Der Kerl ist inzwischen auch zuhause und darf den Mörser einweihen; er produziert aus Meersalz und kleingeschnittenem Rosmarin ein Rosmarinsalz (ach was), das wir noch durch ein Sieb streichen, um es feiner und haltbarer zu machen. Währenddessen waschen wir noch eine Runde Kopfsalat und vermischen ihn mit ein bisschen Rucola und Radicchio. Das Dressing besteht aus Zitronensaft, einer Zwiebel, ein paar gelben Tomätchen aus Lus Garten, Olivenöl und – Ahornsirup. Den habe ich bisher nur über Pfannkuchen gekippt, lerne aber jetzt, dass er großartig mit Zitrone zusammenpasst. Trotzdem werden Salat und ich wahrscheinlich wirklich keine Freunde mehr, denn trotz der veschiedenen Geschmäcker, die mir grün und nussig und fein-bitter entgegenkommen, habe ich das Gefühl, einen Haufen Taschentücher zu essen. Ich vermisse Gurken, Tomaten und Paprika. Und überraschenderweise keine Schokolade.

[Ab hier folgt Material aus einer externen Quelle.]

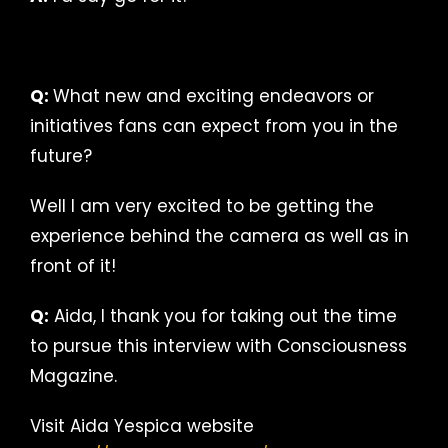
Q:
What new and exciting endeavors or
initiatives fans can expect from you in the
future?
Well I am very excited to be getting the
experience behind the camera as well as in
front of it!
Q:
Aida, I thank you for taking out the time
to pursue this interview with Consciousness
Magazine.
Visit Aida Yespica website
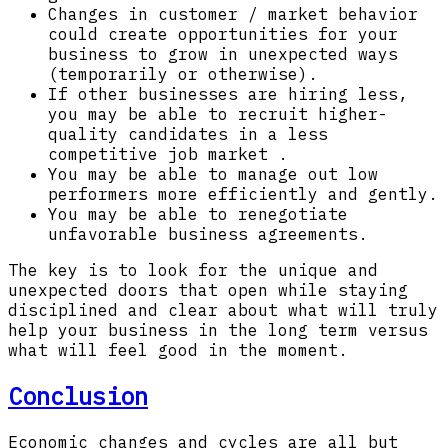
Changes in customer / market behavior
could create opportunities for your
business to grow in unexpected ways
(temporarily or otherwise).
If other businesses are hiring less,
you may be able to recruit higher-
quality candidates in a less
competitive job market .
You may be able to manage out low
performers more efficiently and gently.
You may be able to renegotiate
unfavorable business agreements.
The key is to look for the unique and
unexpected doors that open while staying
disciplined and clear about what will truly
help your business in the long term versus
what will feel good in the moment.
Conclusion
Economic changes and cycles are all but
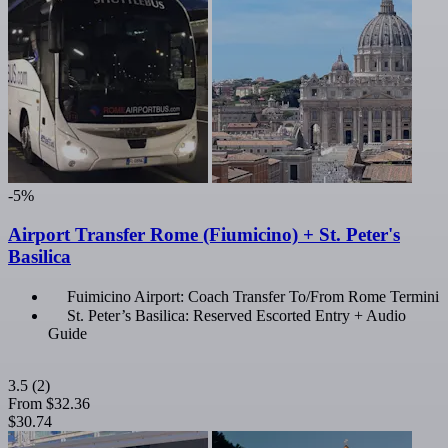
-5%
Airport Transfer Rome (Fiumicino) + St. Peter's
Basilica
Fuimicino Airport: Coach Transfer To/From Rome Termini
St. Peter’s Basilica: Reserved Escorted Entry + Audio
Guide
3.5
(2)
From
$32.36
$30.74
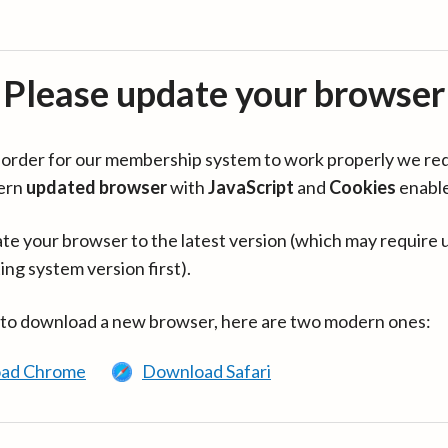
Please update your browser
in order for our membership system to work properly we re
ern
updated browser
with
JavaScript
and
Cookies
enabl
te your browser to the latest version (which may require 
ing system version first).
 to download a new browser, here are two modern ones:
ad Chrome
Download Safari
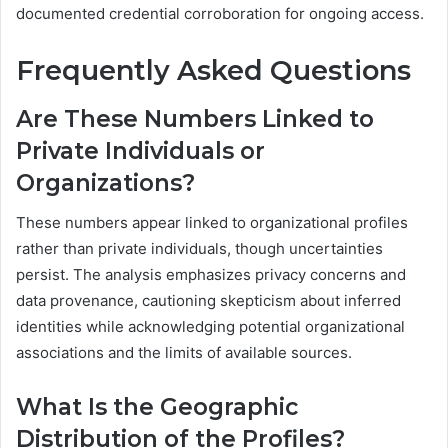
documented credential corroboration for ongoing access.
Frequently Asked Questions
Are These Numbers Linked to
Private Individuals or
Organizations?
These numbers appear linked to organizational profiles
rather than private individuals, though uncertainties
persist. The analysis emphasizes privacy concerns and
data provenance, cautioning skepticism about inferred
identities while acknowledging potential organizational
associations and the limits of available sources.
What Is the Geographic
Distribution of the Profiles?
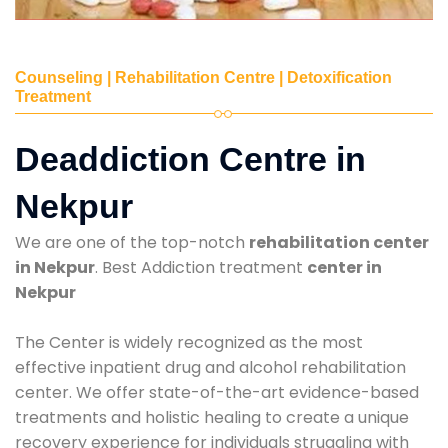
Counseling | Rehabilitation Centre | Detoxification
Treatment
Deaddiction Centre in
Nekpur
We are one of the top-notch
rehabilitation center
in Nekpur
. Best Addiction treatment
center in
Nekpur
The Center is widely recognized as the most
effective inpatient drug and alcohol rehabilitation
center. We offer state-of-the-art evidence-based
treatments and holistic healing to create a unique
recovery experience for individuals struggling with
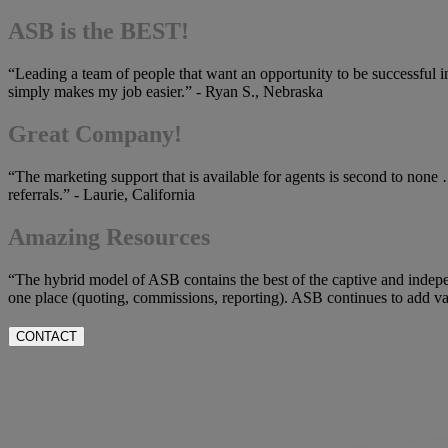
ASB is the BEST!
“Leading a team of people that want an opportunity to be successful i
simply makes my job easier.” - Ryan S., Nebraska
Great Company!
“The marketing support that is available for agents is second to none 
referrals.” - Laurie, California
Amazing Resources
“The hybrid model of ASB contains the best of the captive and indepe
one place (quoting, commissions, reporting). ASB continues to add valu
CONTACT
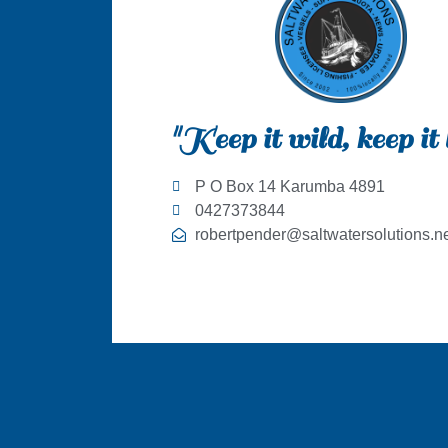
"Keep it wild, keep it 
P O Box 14 Karumba 4891
0427373844
robertpender@saltwatersolutions.ne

Das Hähnchen ist gar, Lu zerteilt das erste, ich gucke zu und zerteile dann mit Omas Geflügelschere knackend das zweite. Das Fleisch ist buttrigzart, die Haut knusprig, und es duftet himmlisch. Zum Essen gibt es heute einen Tempranillo Rosé, der in seiner roten Form laut Weinbuch nach Brombeeren, Tabak und Schokolade schmecken soll. Ich schnuppere, finde keine Brombeere, kann aber auch nicht sagen, was es sonst sein soll, bis Lu meint: „Himbeere.“ Logisch. Himbeere. Klar. Ich finde es sehr spannend, Gerüche oder Geschmäcker in der Nase oder im Mund zu haben, sie zu kennen – und doch nicht benennen zu können. Lu vergleicht es mit dem Erlernen einer Fremdsprache, ich fühle mich an den Gesangsunterricht erinnert, wo ich mit meinen Händen einen imaginären Raum über mir beschrieben habe, um höher singen zu können. Einfach eine neue Art, sich mit etwas auseinanderzusetzen, eine Art, die ich noch lernen muss. Im Mund verwandelt sich die Himbeere in eine reife Erdbeere und erinnert an dicke Bowlegläser auf einer Terrasse mit bunten Lichtern. Das zarte Huhn macht die Erdbeere im Mund noch größer, das Zitronendressing bringt sie zum Hüpfen. Ich sitze wie gestern bräsig-beseelt am Tisch und freue mich auf morgen. Da gehen wir Käse kaufen. Und Wein. Und irgendwann diese Woche Fisch. Und dann krieg ich einen Crashkurs in Weinkunde. Und wir organisieren die Speisekammer um. Und irgendwann lese ich mal wieder ein Buch.